Want to help save pets? Try thinking outside the kennel
For generations, most news stories about unwanted pets were steeped in guilt and sadness. It’s no wonder that millions and millions of animals were killed every year, and things weren’t looking up. Then, 35 years ago, the founders of Best Friends had an idea: Why not promote cats and dogs for adoption in a positive light, showcasing their wonderful qualities and emphasizing how good it feels to save a life? It was a radical notion, so different from the way things had always been done. Very few thought it would work, much less kick-start a lifesaving movement.
Innovative thinking in animal welfare has evolved a great deal since then. In fact, today Best Friends’ goal is to bring the entire nation to no-kill by 2025. Ingenious tactics are now saving thousands of lives. Fresh approaches to common challenges are emptying out shelters. Whole communities are enacting cutting-edge programs that improve save rates dramatically.

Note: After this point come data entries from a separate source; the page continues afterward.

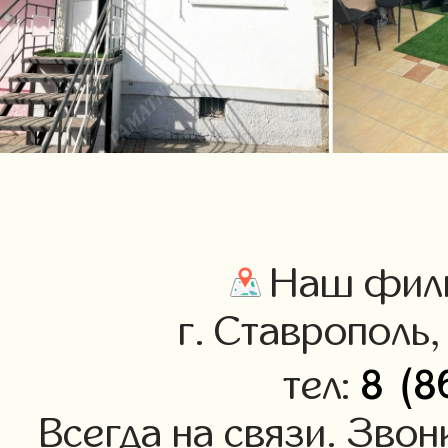
Наш фили
г. Ставрополь,
8 (8
тел:
Всегда на связи. Звон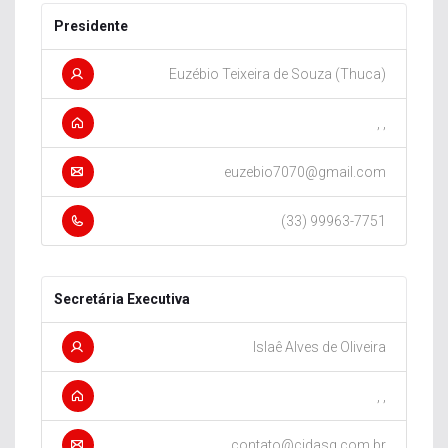
Presidente
Euzébio Teixeira de Souza (Thuca)
, ,
euzebio7070@gmail.com
(33) 99963-7751
Secretária Executiva
Islaê Alves de Oliveira
, ,
contato@cidasg.com.br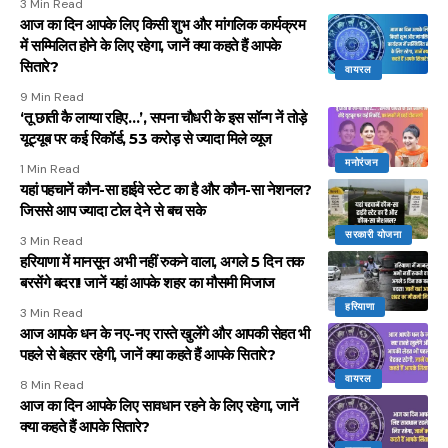
3 Min Read
आज का दिन आपके लिए किसी शुभ और मांगलिक कार्यक्रम
में सम्मिलित होने के लिए रहेगा, जानें क्या कहते हैं आपके
सितारे?
वायरल
9 Min Read
‘तू छाती कै लाग्या रहिए…’, सपना चौधरी के इस सॉन्ग नें तोड़े
यूट्यूब पर कई रिकॉर्ड, 53 करोड़ से ज्यादा मिले व्यूज
मनोरंजन
1 Min Read
यहां पहचानें कौन-सा हाईवे स्टेट का है और कौन-सा नेशनल?
जिससे आप ज्यादा टोल देने से बच सके
सरकारी योजना
3 Min Read
हरियाणा में मानसून अभी नहीं रुकने वाला, अगले 5 दिन तक
बरसेंगे बदरा! जानें यहां आपके शहर का मौसमी मिजाज
हरियाणा
3 Min Read
आज आपके धन के नए-नए रास्ते खुलेंगे और आपकी सेहत भी
पहले से बेहतर रहेगी, जानें क्या कहते हैं आपके सितारे?
वायरल
8 Min Read
आज का दिन आपके लिए सावधान रहने के लिए रहेगा, जानें
क्या कहते हैं आपके सितारे?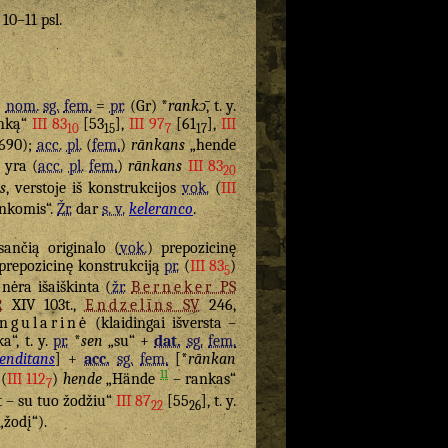
 10–11 psl.
6
nom.
sg.
fem.
=
pr.
(Gr) *
rankɔ̄
, t. y.
anką“
III 83
[53
],
III 97
[61
],
III
10
15
7
17
 690);
acc.
pl.
(
fem.
)
rānkans
„hende
, yra (
acc.
pl.
fem.
)
rānkans
III 83
20
s
, verstoje iš konstrukcijos
vok.
(
III
ankomis“.
Žr.
dar
s. v.
keleranco
.
ančią originalo (
vok.
) prepozicinę
 prepozicinę konstrukciją
pr.
(
III 83
)
5
 nėra išaiškinta (
žr.
Berneker
PS
R
XIV 103t.,
Endzelīns
SV
246,
ingularinė
(klaidingai išversta –
a“, t. y.
pr.
*
sen
„su“ +
dat.
sg.
fem.
enditans
] +
acc.
sg.
fem.
[*
rānkan
11
(
III 112
)
hende
„Hände
– rankas“
7
 – su tuo žodžiu“
III 87
[55
], t. y.
22
26
„žodį“).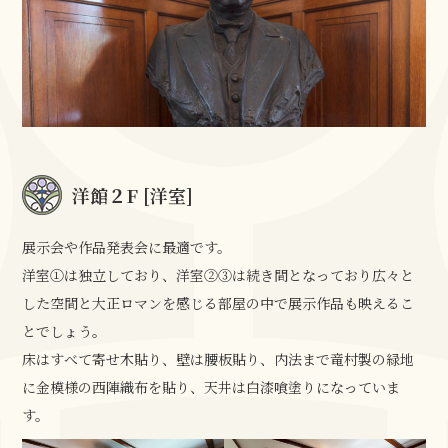
洋館２F [洋室]
展示会や作品発表会に最適です。
洋室①は独立しており、洋室②③は続き間となっており広々と
した空間と大正ロマンを感じる部屋の中で展示作品も映えるこ
とでしょう。
床はすべて寄せ木貼り、壁は腰板貼り、内法まで竜村製の緑地
に金模様の西陣織布を貼り、天井は白漆喰塗りになっていま
す。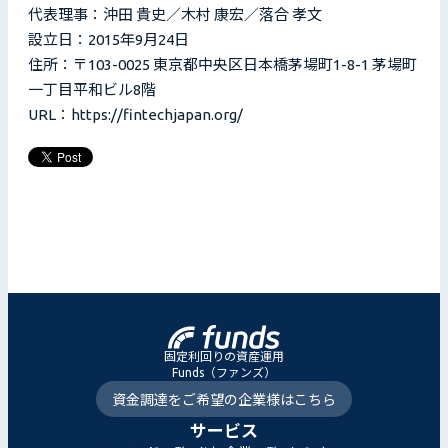
代表理事：沖田 貴史／木村 康宏／落合 孝文
設立日：2015年9月24日
住所：〒103-0025 東京都中央区日本橋茅場町1-8-1 茅場町
一丁目平和ビル8階
URL：https://fintechjapan.org/
固定利回りの資産運用
Funds（ファンズ）
資金調達をご希望の企業様はこちら
サービス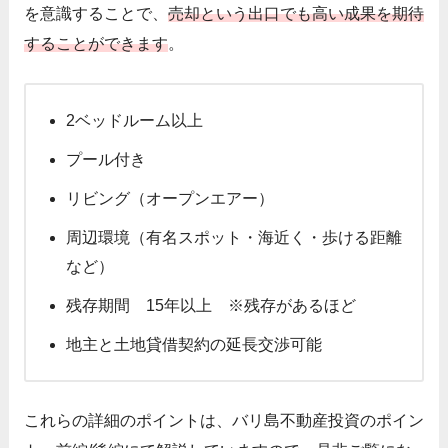
を意識することで、
売却という出口でも高い成果を期待
することができます
。
2ベッドルーム以上
プール付き
リビング（オープンエアー）
周辺環境（有名スポット・海近く・歩ける距離
など）
残存期間 15年以上 ※残存があるほど
地主と土地貸借契約の延長交渉可能
これらの詳細のポイントは、
バリ島不動産投資のポイン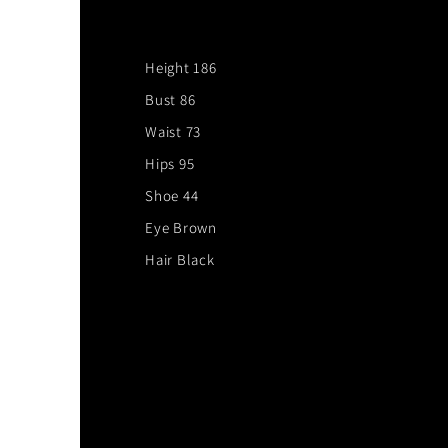
Height 186
Bust 86
Waist 73
Hips 95
Shoe 44
Eye Brown
Hair Black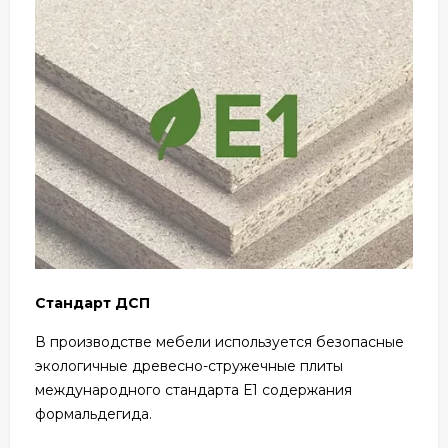
Стандарт ДСП
В производстве мебели используется безопасные
экологичные древесно-стружечные плиты
международного стандарта Е1 содержания
формальдегида.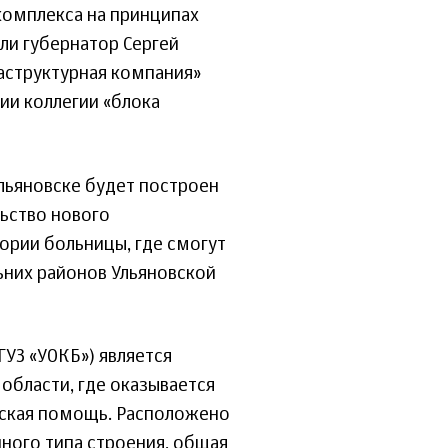
комплекса на принципах
ли губернатор Сергей
аструктурная компания»
ии коллегии «блока
льяновске будет построен
льство нового
ории больницы, где смогут
ьних районов Ульяновской
ГУЗ «УОКБ») является
области, где оказывается
ская помощь. Расположено
онного типа строения, общая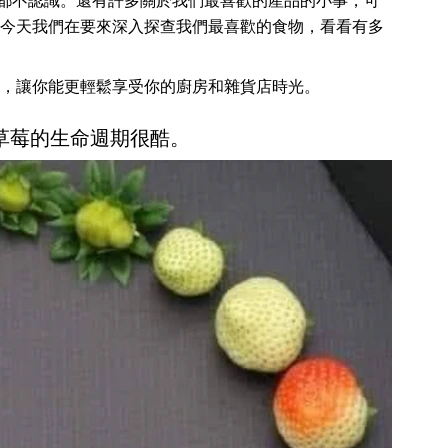
都不認識。還有許多關於我們最喜歡的產品的小事，可
今天我們在要來深入探查我們最喜歡的食物，看看有多
，讓你能更輕鬆享受你的廚房和雜貨店時光。
得草莓的生命週期很酷。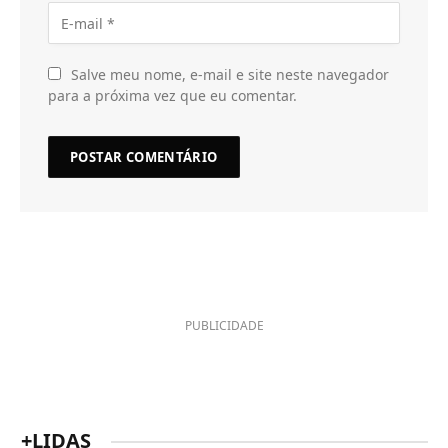
Salve meu nome, e-mail e site neste navegador
para a próxima vez que eu comentar.
PUBLICIDADE
+LIDAS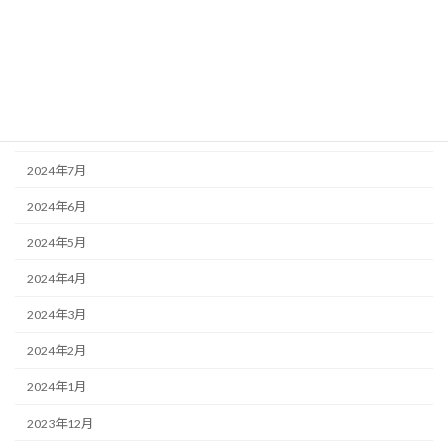
2024年11月
2024年10月
2024年9月
2024年8月
2024年7月
2024年6月
2024年5月
2024年4月
2024年3月
2024年2月
2024年1月
2023年12月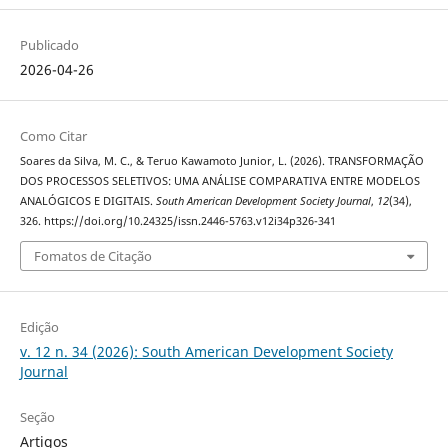
Publicado
2026-04-26
Como Citar
Soares da Silva, M. C., & Teruo Kawamoto Junior, L. (2026). TRANSFORMAÇÃO
DOS PROCESSOS SELETIVOS: UMA ANÁLISE COMPARATIVA ENTRE MODELOS
ANALÓGICOS E DIGITAIS.
South American Development Society Journal
,
12
(34),
326. https://doi.org/10.24325/issn.2446-5763.v12i34p326-341
Fomatos de Citação
Edição
v. 12 n. 34 (2026): South American Development Society
Journal
Seção
Artigos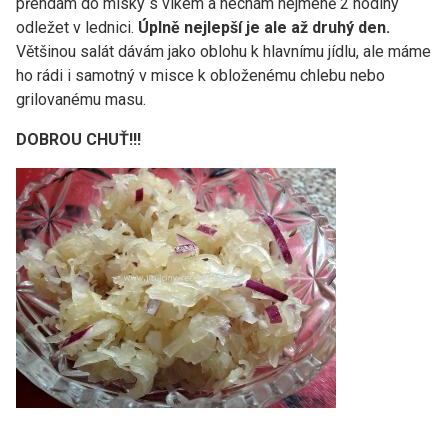
přendám do misky s víkem a nechám nejméně 2 hodiny
odležet v lednici.
Úplně nejlepší je ale až druhý den.
Většinou salát dávám jako oblohu k hlavnímu jídlu, ale máme
ho rádi i samotný v misce k obloženému chlebu nebo
grilovanému masu.
DOBROU CHUŤ!!!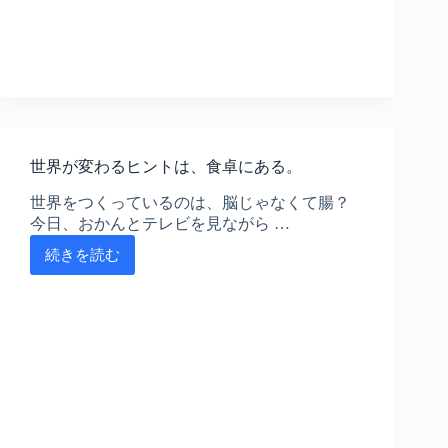
目
を
終
え
て
世界が変わるヒントは、食卓にある。
世界をつくっているのは、脳じゃなくて腸？
今日、おかんとテレビを見ながら …
続きを読む
世
界
が
変
わ
る
ヒ
ン
ト
は、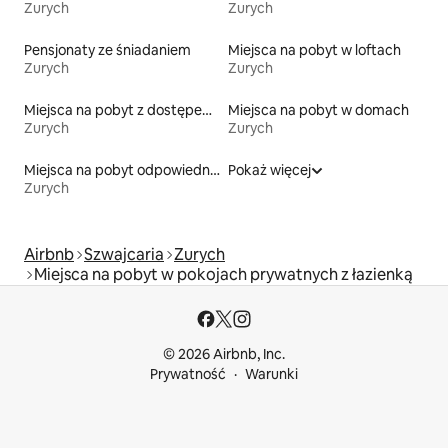
Zurych
Zurych
Pensjonaty ze śniadaniem
Miejsca na pobyt w loftach
Zurych
Zurych
Miejsca na pobyt z dostępem do jeziora
Miejsca na pobyt w domach
Zurych
Zurych
Miejsca na pobyt odpowiednie dla rodzin
Pokaż więcej
Zurych
Airbnb
Szwajcaria
Zurych
Miejsca na pobyt w pokojach prywatnych z łazienką
© 2026 Airbnb, Inc.
Prywatność
Warunki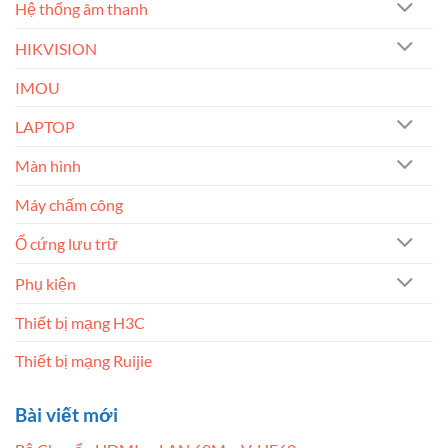
Hệ thống âm thanh
HIKVISION
IMOU
LAPTOP
Màn hình
Máy chấm công
Ổ cứng lưu trữ
Phụ kiện
Thiết bị mạng H3C
Thiết bị mạng Ruijie
Bài viết mới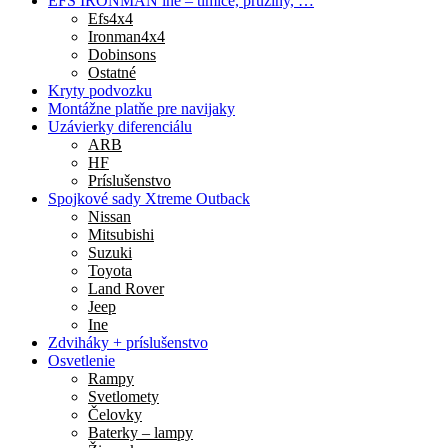
EFS IRONMAN iné – tlmiče, pružiny, …
Efs4x4
Ironman4x4
Dobinsons
Ostatné
Kryty podvozku
Montážne platňe pre navijaky
Uzávierky diferenciálu
ARB
HF
Príslušenstvo
Spojkové sady Xtreme Outback
Nissan
Mitsubishi
Suzuki
Toyota
Land Rover
Jeep
Ine
Zdviháky + príslušenstvo
Osvetlenie
Rampy
Svetlomety
Čelovky
Baterky – lampy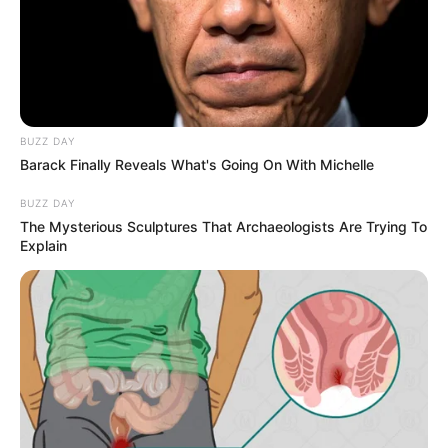
ΔΗΜΟΦΙΛΗ ΑΡΘΡΑ
BUZZ DAY
Barack Finally Reveals What's Going On With Michelle
BUZZ DAY
The Mysterious Sculptures That Archaeologists Are Trying To
Explain
Η Ρωσία κινητοποίησε το πυρηνικό
υποβρύχιο «K-329 Belgorod» για να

Turns out, it doesn’t take a creative mastermind, a big budget or a large team to create a seismic, lifesaving shift. All it takes is one brave person trying something new, and that person can be you.
Go ahead and think small
Many of us have felt stuck at some point, hoping for an epiphany that will allow us to save more lives more quickly. “Think outside the box,” people say. “Go in a new direction,” they advise. “Push the envelope,” we are told. If these phrases intimidate rather than inspire, how about this instead? Think small. Yes, small. Because even tiny changes can have an enormous impact.
In Virginia, something as straightforward as providing road trips to homeless pets is saving thousands of lives. High Five Virginia is a Virginia Federation of Humane Societies (VFHS) program that hosts a website and Facebook page for shelters to showcase their top-five priority animals to potential receiving organizations. And the program offers financial assistance — for vaccinations, heartworm medication or other expenses — to remove potential barriers to transfer.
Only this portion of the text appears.